Stephan Kiermeyer wohnungswirtschaft energieeffizienzrichtlinie

Wie die Energieeffizienzrichtlinie die Wohnungswirtschaft verändert

Das Klimakabinett tagt in dieser Woche zu seiner ersten Sitzung: Aufgabe des neu geschaffenen Gremiums ist es, Gesetzesvorlagen zu erarbeiten, mit denen Deutschland seine Klimaziele für 2030 und 2050 einhalten kann. Welche neuen Gesetzesinitiativen das neue Klimakabinett auf den Weg bringen wird, ist noch fraglich. Auch, ob die Bundesregierung Klimaschutz damit endlich zur Priorität macht und die notwendigen Maßnahmen schnell auf den Weg bringen wird. Das wird auch Zeit. Denn der im Februar veröffentlichte Klimaschutzbericht des Umweltministeriums zeigt: Deutschland tut nicht genug, um die Klimaschutzziele 2020 zu erreichen. Um den Klimaschutz ambitionierter voranzutreiben, sind gesetzliche Maßnahmen unumgänglich.

Gesetzesinitiativen wie die EED sollen dabei helfen, die Klimaveränderung zu begrenzen und eine effizientere Nutzung von Energie zu fördern. Die novellierte EU-Energieeffizienzrichtlinie (EED) ist Ende letzten Jahres im EU-Ministerrat verabschiedet worden. Wesentlicher Bestandteil der neuen Richtlinie sind das Bereitstellen unterjähriger Verbrauchsinformationen für Wohnungsnutzer sowie der verpflichtende Einsatz von Funkmesstechnik in der Verbrauchserfassung. Was bedeuten die ambitionierten Ziele der Energieeffizienzrichtlinie Novelle für die Wohnungswirtschaft? Gibt es Handlungsbedarf?

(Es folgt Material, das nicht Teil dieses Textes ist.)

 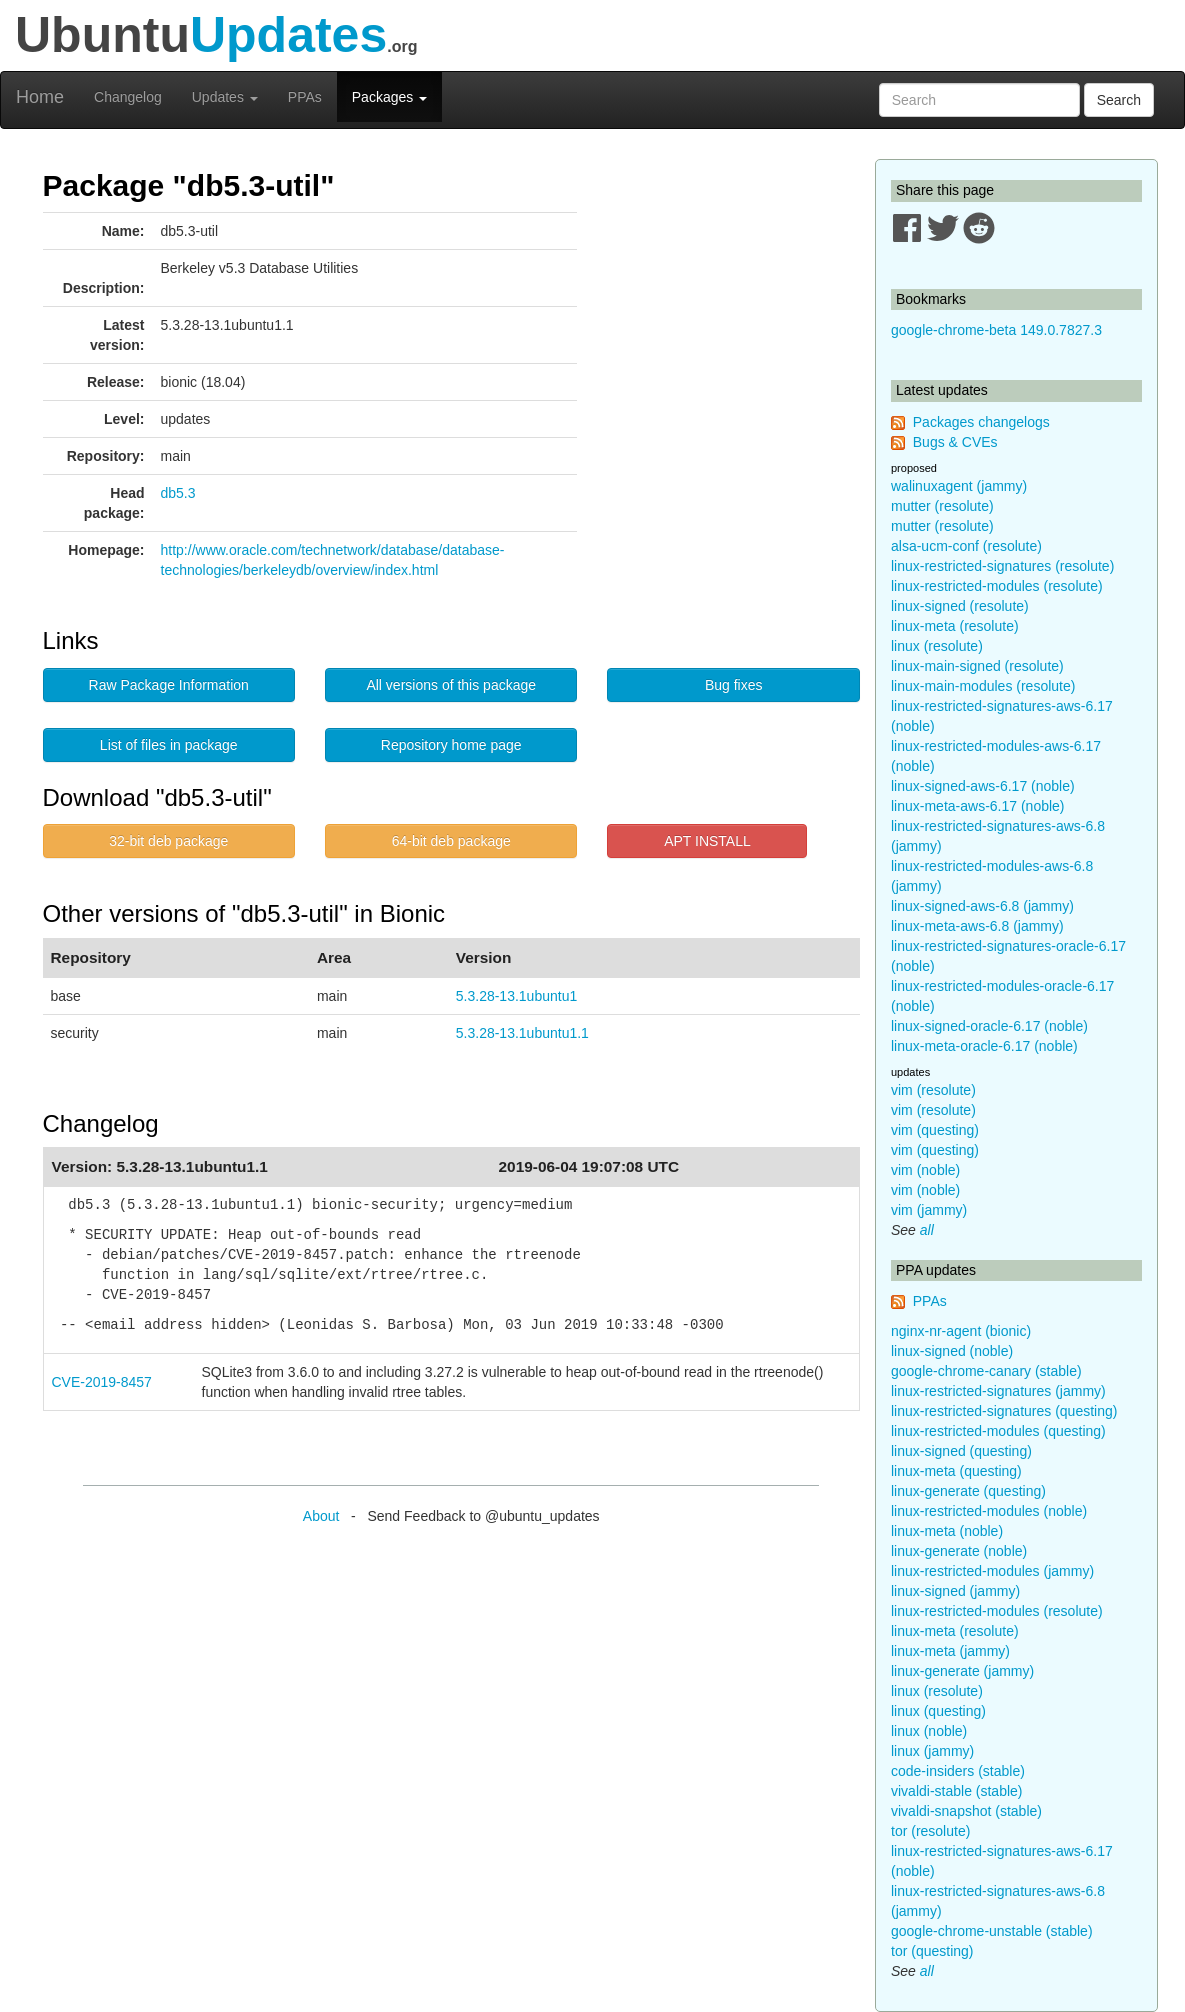 What do you see at coordinates (937, 646) in the screenshot?
I see `linux (resolute)` at bounding box center [937, 646].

Stephan Kiermeyer, Geschäftsführer der noventic-Tochter KALO, gibt Antworten auf die drängendsten Fragen.

Herausforderungen der Wohnungswirtschaft: KALO-Chef Kiermeyer im Interview

Herr Kiermeyer, welche Verpflichtungen und Herausforderungen kommen mit der Novellierung auf die Wohnungswirtschaft und auf die KALO zu?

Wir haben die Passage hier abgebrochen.